Quel che non è uscito dal Salone è l’analisi strutturale e culturale delle cause per cui in Italia si legge sempre di meno. Non quelle economiche. Quelle le hanno fornite le slide dell’ l’AIE.
Già in zona d’ombra tra 2010 e 2012 con la perdita di quasi 800 mila lettori, il libro ha subito tra il primo trimestre 2012 e il primo trimestre 2013 un ulteriore arretramento del fatturato totale, sceso da  362 milioni di euro nei canali trade  a 346 milioni.

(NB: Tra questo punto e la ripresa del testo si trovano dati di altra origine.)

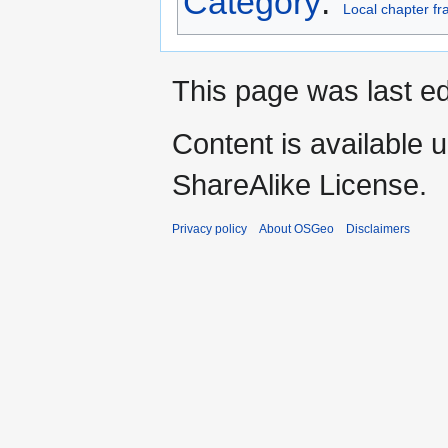
Category
:
Local chapter f
This page was last ed
Content is available 
ShareAlike License.
Privacy policy
About OSGeo
Disclaimers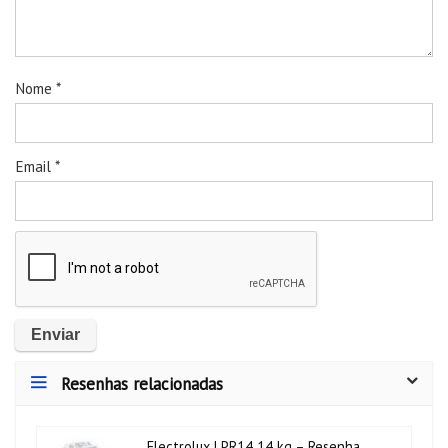
Nome
*
Email
*
Resenhas relacionadas
Electrolux LPR14 14 kg – Resenha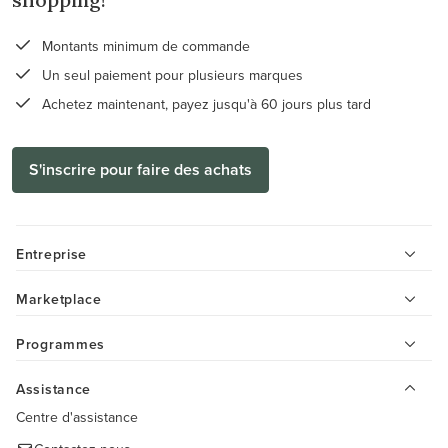
Montants minimum de commande
Un seul paiement pour plusieurs marques
Achetez maintenant, payez jusqu'à 60 jours plus tard
S'inscrire pour faire des achats
Entreprise
Marketplace
Programmes
Assistance
Centre d'assistance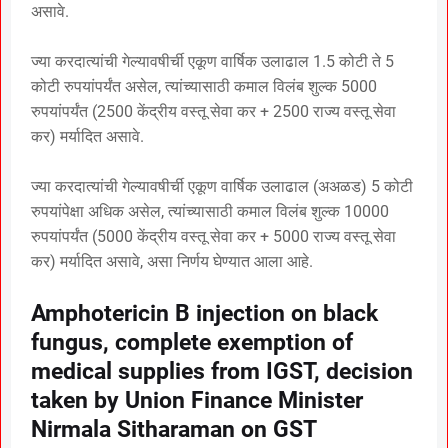
असावे.
ज्या करदात्यांची गेल्यावषीर्ची एकूण वार्षिक उलाढाल 1.5 कोटी ते 5
कोटी रुपयांपर्यंत असेल, त्यांच्यासाठी कमाल विलंब शुल्क 5000
रुपयांपर्यंत (2500 केंद्रीय वस्तू सेवा कर + 2500 राज्य वस्तू सेवा
कर) मर्यादित असावे.
ज्या करदात्यांची गेल्यावषीर्ची एकूण वार्षिक उलाढाल (अअळड) 5 कोटी
रुपयांपेक्षा अधिक असेल, त्यांच्यासाठी कमाल विलंब शुल्क 10000
रुपयांपर्यंत (5000 केंद्रीय वस्तू सेवा कर + 5000 राज्य वस्तू सेवा
कर) मर्यादित असावे, असा निर्णय घेण्यात आला आहे.
Amphotericin B injection on black
fungus, complete exemption of
medical supplies from IGST, decision
taken by Union Finance Minister
Nirmala Sitharaman on GST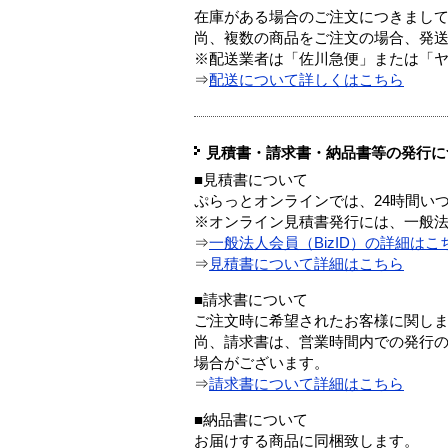
在庫がある場合のご注文につきまし
尚、複数の商品をご注文の場合、発
※配送業者は「佐川急便」または「
⇒
配送について詳しくはこちら
見積書・請求書・納品書等の発行に
■見積書について
ぷらっとオンラインでは、24時間い
※オンライン見積書発行には、一般法人
⇒
一般法人会員（BizID）の詳細はこ
⇒
見積書について詳細はこちら
■請求書について
ご注文時に希望されたお客様に関し
尚、請求書は、営業時間内での発行
場合がございます。
⇒
請求書について詳細はこちら
■納品書について
お届けする商品に同梱致します。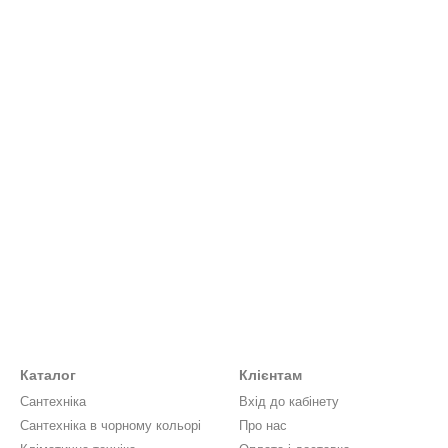
Каталог
Клієнтам
Сантехніка
Вхід до кабінету
Сантехніка в чорному кольорі
Про нас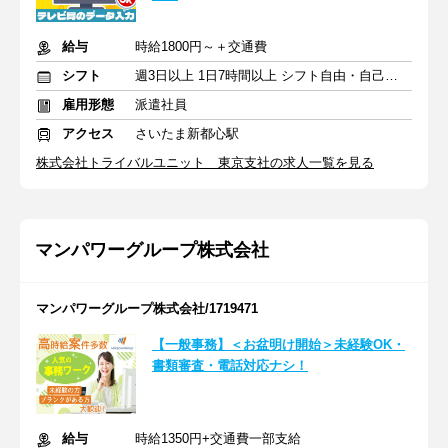
給与
時給1800円～＋交通費
シフト
週3日以上 1日7時間以上 シフト自由・自己申告
雇用形態
派遣社員
アクセス
さいたま新都心駅
株式会社トライバルユニット 東京支社の求人一覧を見る
マンパワーグループ株式会社
マンパワーグループ株式会社/1719471
【一般事務】＜お盆明け開始＞未経験OK・
書類審査・電話対応ナシ！
給与
時給1350円+交通費一部支給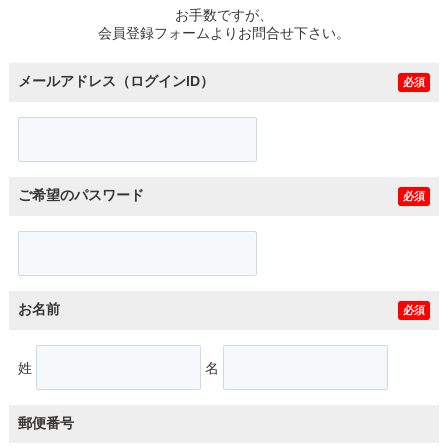
お手数ですが、
会員登録フォームよりお問合せ下さい。
メールアドレス（ログインID）
必須
ご希望のパスワード
必須
お名前
必須
姓
名
郵便番号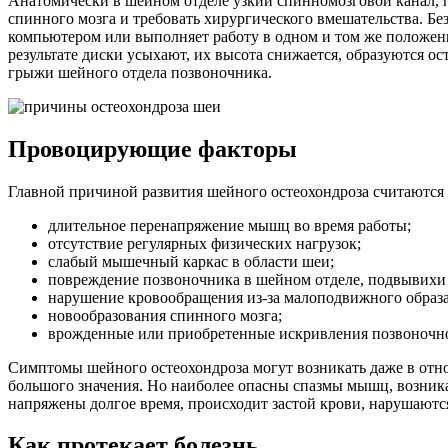
Анатомически в шейном отделе узкий спинномозговой канал, п
спинного мозга и требовать хирургического вмешательства. Бе
компьютером или выполняет работу в одном и том же положени
результате диски усыхают, их высота снижается, образуются о
грыжи шейного отдела позвоночника.
Провоцирующие факторы
Главной причиной развития шейного остеохондроза считаются
длительное перенапряжение мышц во время работы;
отсутствие регулярных физических нагрузок;
слабый мышечный каркас в области шеи;
повреждение позвоночника в шейном отделе, подвывихи
нарушение кровообращения из-за малоподвижного образа
новообразования спинного мозга;
врожденные или приобретенные искривления позвоночно
Симптомы шейного остеохондроза могут возникать даже в отно
большого значения. Но наиболее опасны спазмы мышц, возник
напряжены долгое время, происходит застой крови, нарушают
Как протекает болезнь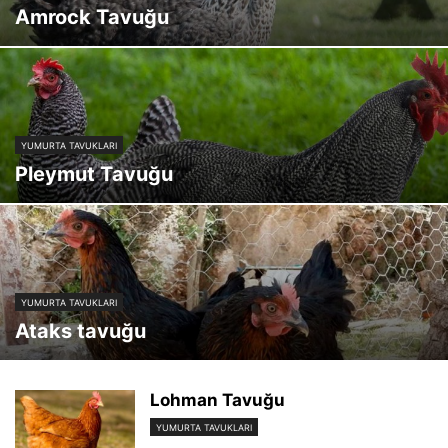
Amrock Tavuğu
YUMURTA TAVUKLARI
Pleymut Tavuğu
YUMURTA TAVUKLARI
Ataks tavuğu
Lohman Tavuğu
YUMURTA TAVUKLARI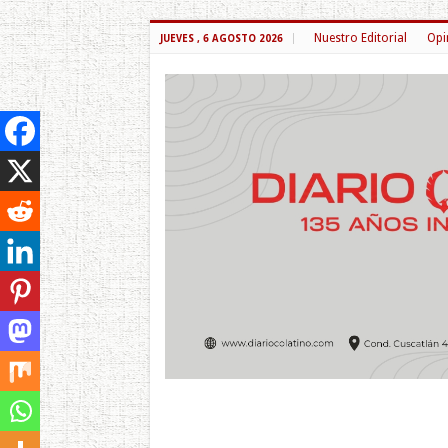
Nuestro Editorial
Opi
JUEVES , 6 AGOSTO 2026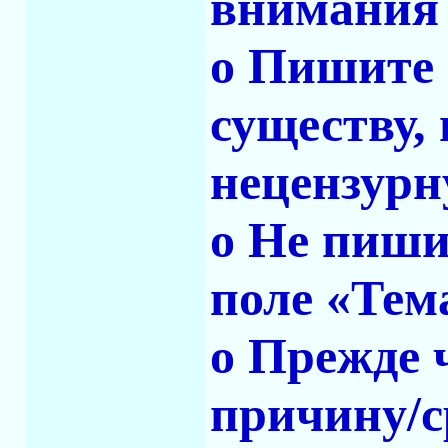
внимания 
o Пишите 
существу, 
нецензурн
o Не пиши
поле «Тем
o Прежде 
причину/с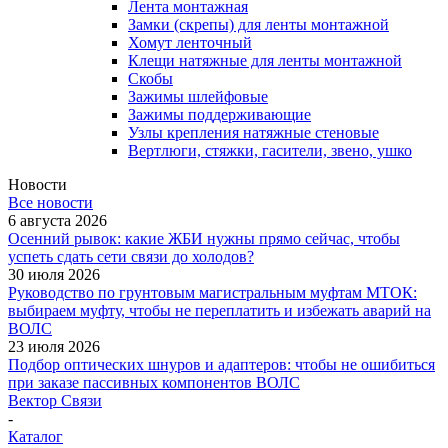
Лента монтажная
Замки (скрепы) для ленты монтажной
Хомут ленточный
Клещи натяжные для ленты монтажной
Скобы
Зажимы шлейфовые
Зажимы поддерживающие
Узлы крепления натяжные стеновые
Вертлюги, стяжки, гасители, звено, ушко
Новости
Все новости
6 августа 2026
Осенний рывок: какие ЖБИ нужны прямо сейчас, чтобы
успеть сдать сети связи до холодов?
30 июля 2026
Руководство по грунтовым магистральным муфтам МТОК:
выбираем муфту, чтобы не переплатить и избежать аварий на
ВОЛС
23 июля 2026
Подбор оптических шнуров и адаптеров: чтобы не ошибиться
при заказе пассивных компонентов ВОЛС
Вектор Связи
-
Каталог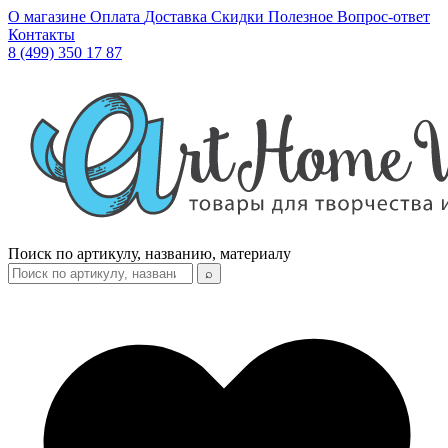
О магазине
Оплата
Доставка
Скидки
Полезное
Вопрос-ответ
Контакты
8 (499) 350 17 87
Поиск по артикулу, названию, материалу
⌕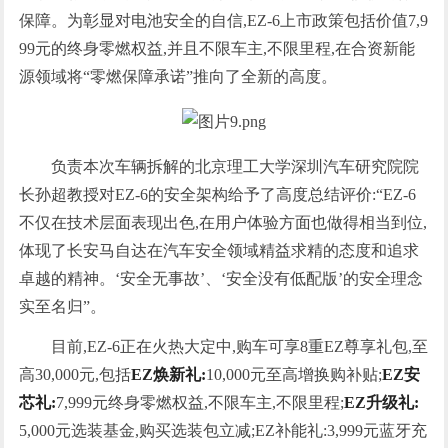
保障。为彰显对电池安全的自信,EZ-6上市政策包括价值7,9
99元的终身零燃权益,并且不限车主,不限里程,在合资新能
源领域将“零燃保障承诺”推向了全新的高度。
负责本次车辆拆解的北京理工大学深圳汽车研究院院
长孙超教授对EZ-6的安全架构给予了高度总结评价:“EZ-6
不仅在技术层面表现出色,在用户体验方面也做得相当到位,
体现了长安马自达在汽车安全领域精益求精的态度和追求
卓越的精神。‘安全无事故’、‘安全没有低配版’的安全理念
实至名归”。
目前,EZ-6正在火热大定中,购车可享8重EZ尊享礼包,至
高30,000元,包括
EZ焕新礼:
10,000元至高增换购补贴;
EZ安
芯礼:
7,999元终身零燃权益,不限车主,不限里程;
EZ升级礼:
5,000元选装基金,购买选装包立减;EZ补能礼:3,999元蓝牙充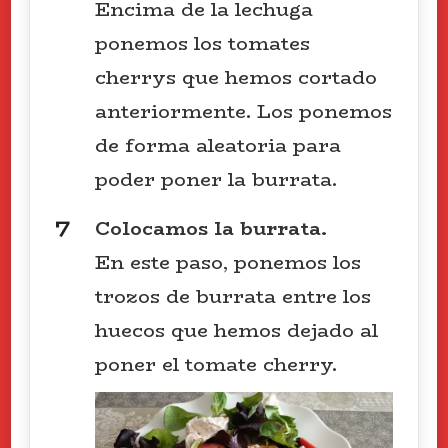
Encima de la lechuga
ponemos los tomates
cherrys que hemos cortado
anteriormente. Los ponemos
de forma aleatoria para
poder poner la burrata.
Colocamos la burrata.
En este paso, ponemos los
trozos de burrata entre los
huecos que hemos dejado al
poner el tomate cherry.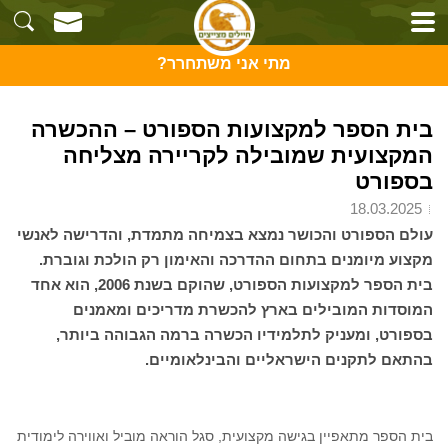
מתי אני משתחרר?
בית הספר למקצועות הספורט – ההכשרה
המקצועית שמובילה לקריירה מצליחה
בספורט
18.03.2025
עולם הספורט והכושר נמצא בצמיחה מתמדת, והדרישה לאנשי
מקצוע מיומנים בתחום ההדרכה והאימון רק הולכת וגוברת.
בית הספר למקצועות הספורט, שהוקם בשנת 2006, הוא אחד
המוסדות המובילים בארץ להכשרת מדריכים ומאמנים
בספורט, ומעניק לתלמידיו הכשרה ברמה הגבוהה ביותר,
בהתאם לתקנים הישראליים והבינלאומיים.
בית הספר מתאפיין בגישה מקצועית, סגל הוראה מוביל ואווירה לימודית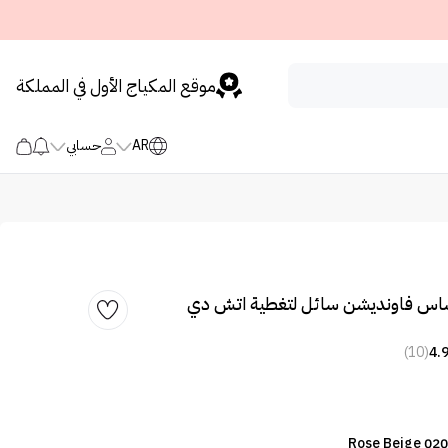
موقع المكياج الأول في المملكة
AR
حسابي
ساس فاونديشن سائل لتغطية اتش دي
(10)
4.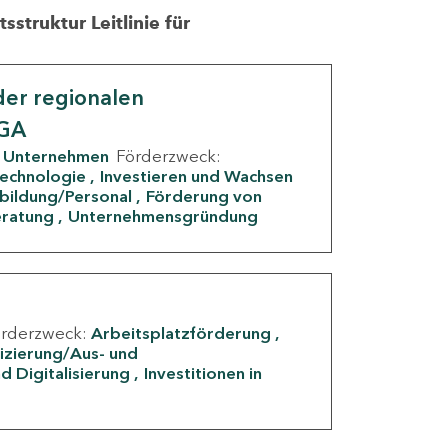
struktur Leitlinie für
er regionalen
IGA
Unternehmen
Förderzweck:
Technologie
Investieren und Wachsen
rbildung/Personal
Förderung von
eratung
Unternehmensgründung
örderzweck:
Arbeitsplatzförderung
fizierung/Aus- und
d Digitalisierung
Investitionen in
g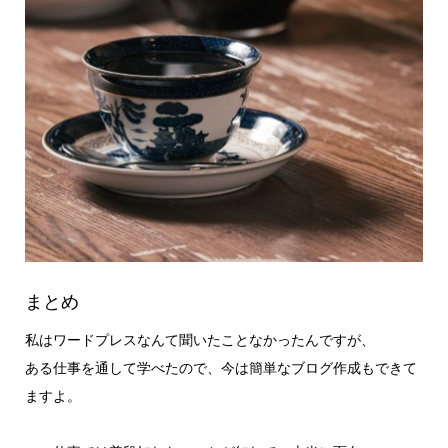
まとめ
私はワードプレスなんて聞いたことなかったんですが、
ある仕事を通して学べたので、今は簡単なブログ作成もできて
ますよ。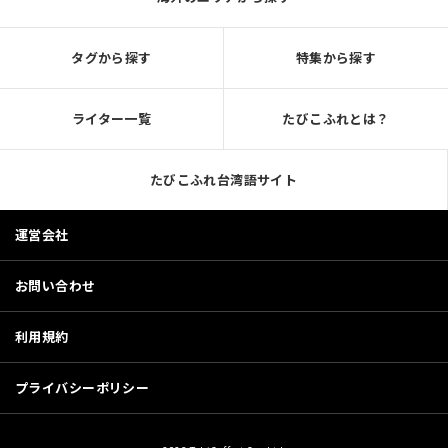
タグから探す
特集から探す
ライター一覧
たびこふれとは？
たびこふれ台湾語サイト
運営会社
お問い合わせ
利用規約
プライバシーポリシー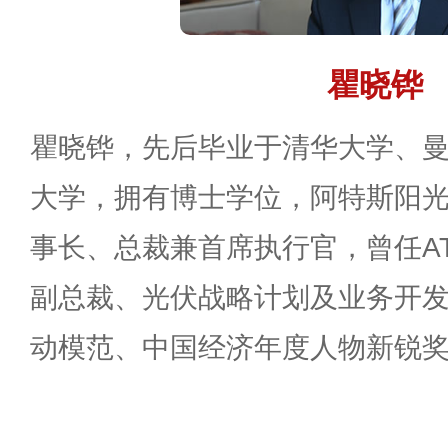
瞿晓铧
瞿晓铧，先后毕业于清华大学、
大学，拥有博士学位，阿特斯阳
事长、总裁兼首席执行官，曾任A
副总裁、光伏战略计划及业务开
动模范、中国经济年度人物新锐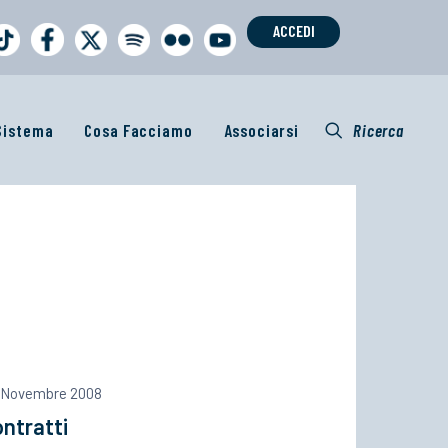
ACCEDI
 Sistema
Cosa Facciamo
Associarsi
Ricerca
 Novembre 2008
ntratti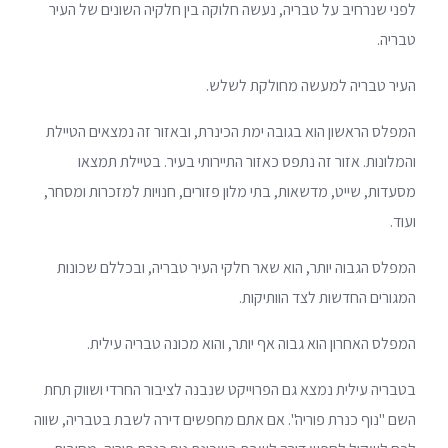
לפני שנרחיב על טבריה, נעשה חלוקה בין חלקיה השונים של העיר
טבריה.
העיר טבריה למעשה מחולקת לשלש.
המפלס הראשון הוא בגובה ימת הכינרת, ובאזור זה נמצאים הטיילת
והמלונות. אזור זה נתפס כאזור התיירותי בעיר. בטיילת תמצאו
מסעדות, שייט, מדשאות, בתי מלון פזורים, חנויות למזכרות ומסחר,
ועוד.
המפלס הגבוה יותר, הוא שאר חלקי העיר טבריה, ובכללם שכונות
המגורים החדשות לצד הוותיקות.
המפלס האחרון הוא גבוה אף יותר, והוא מכונה טבריה עילית.
בטבריה עילית נמצא גם הפרוייקט שנבנה לציבור החרדי ושווק תחת
השם "נוף כנרת פוריה". אם אתם מחפשים דירה לשבת בטבריה, שווה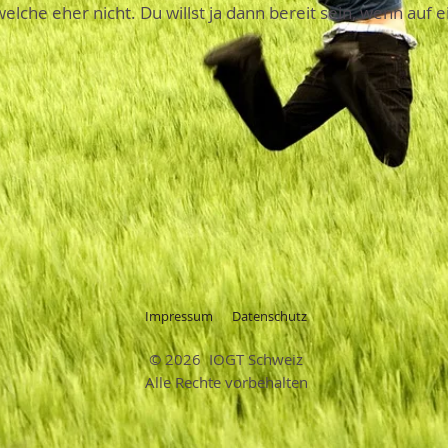
 welche eher nicht. Du willst ja dann bereit sein, wenn au
Impressum
Datenschutz
© 2026 IOGT Schweiz
Alle Rechte vorbehalten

Dentro a questo dato è cresciuta di un paio di punti percentuali la quota di mercato  delle librerie di catena, mentre in chiara sofferenza sono risultate le librerie indipendenti, la cui quota è scesa ulteriormente dal 37,1% del 2012 al 35,6%. Già quest’ultimo dato rivela il quadro di emergenza culturale in cui versano la lettura e il libro in Italia.
Il Salone del Libro di Torino, col suo delirio di onnipotenza competitiva e il suo suggesso organizzativo, obbliga a scegliere tra i verbi quello meno adatto o tra le sintesi quella meno adeguata. Come quella del sottosegretario alla presidenza del Consiglio, con delega all’editoria, Peluffo, secondo il quale in Italia “manca al cittadino normale la percezione che leggere sia una cosa importante e una cosa significativa”. Quasi un luogo comune. Ma cosa manca a tutti gli altri “attori”, editori e politica compresi?